On Tuesday, Taco Bell announced that all artificial ingredients will be removed from its food by the end of this year. They’ll be replaced with unspecified “natural ingredients.” Also on-board for this health initiative is Pizza Hut, which shares an owner, Yum Brands, with Taco Bell. Pizza Hut has reportedly eliminated artificial trans fats and MSG from its offerings and will ditch artificial flavors and colors from its pizzas by the end of July.

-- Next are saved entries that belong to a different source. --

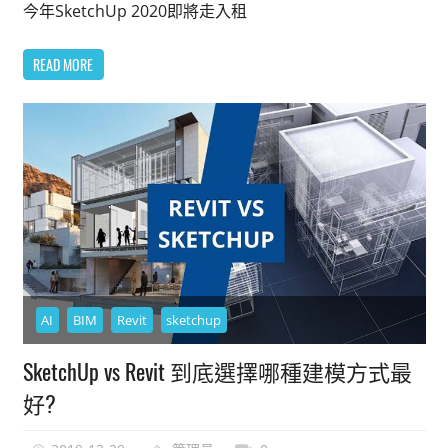
今年SketchUp 2020即將走入租
READ MORE
AI
BIM
Revit
sketchup
SketchUp vs Revit 到底選擇哪種建模方式最
好?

A few caveats: Taco Bell will only be removing artificial ingredients from foods that aren’t co-branded. So that Dorito Locos taco and Cap’n Crunch Delights doughnut holes? They will still be loaded up with high-fructose corn syrup. Same goes for beverages: if you order a 20 oz. Mountain Dew Baja Blast along with your now-natural taco, you’ll still be guzzling 73 grams of sugar in a drink that lists high fructose corn syrup as its second ingredient.

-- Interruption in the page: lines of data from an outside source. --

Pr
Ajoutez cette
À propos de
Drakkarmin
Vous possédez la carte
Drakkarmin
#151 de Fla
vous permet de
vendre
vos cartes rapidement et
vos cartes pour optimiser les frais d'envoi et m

However, you’ll no longer be getting artificial dye Yellow No. 6 in your nacho cheese, nor will Blue No. 1 brighten your avocado ranch dressing. The pigment carmine will be absent from red tortilla strips.
That all sounds like good news. And the fact that Taco Bell would brag about such relatively small changes is a revealing one, not because of what they’re saying but because of why they’re saying it: people want “natural” food right now, even though the word “natural” is slippery at best and “artificial” ingredients are not, by default, dangerous to consume.

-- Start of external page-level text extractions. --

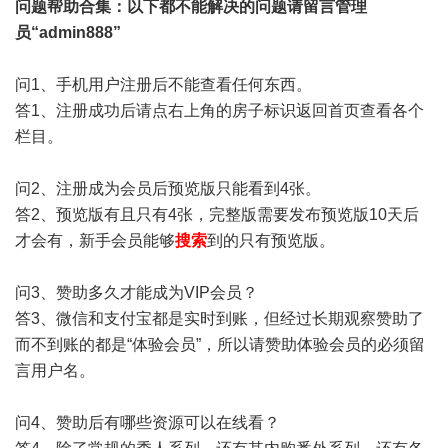
问题帮助
合集
：以下都不能解决的问题请留言管理
员“admin888”
问1、手机用户注册后不能查看任何东西。
答1、注册成功后请点右上角的房子标识返回首页查看各个
栏目。
问2、注册成为会员后预览版只能看到4张。
答2、预览版有且只有4张，完整版需要发布预览版10天后
才会有，新手会员能够
搜索
到的只有预览版。
问3、赞助多久才能成为VIP会员？
答3、微信和支付宝都是实时到账，但经过长期观察赞助了
而不到账的都是“体验会员”，所以请赞助体验会员的必须留
言用户名。
问4、赞助后有哪些资源可以在线看？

What’s the science on these artificial dyes Taco Bell promises to scrub from the menu? Is this good health, or just good PR?
According to John Coupland, a professor of food science at Penn State and chair of the Ingredients as Materials Impact Group, “I think it is a fairly superficial thing that they’re doing,” he said by phone. Then again, “It’s hard to say food is worse for taking colored dyes out of it.”
Coupland allowed that there is “some evidence” that the color additives Taco Bell is banning “can be associated with behavioral problems in some populations of children,” but “it’s not enough that the FDA thought it was worth banning these things.”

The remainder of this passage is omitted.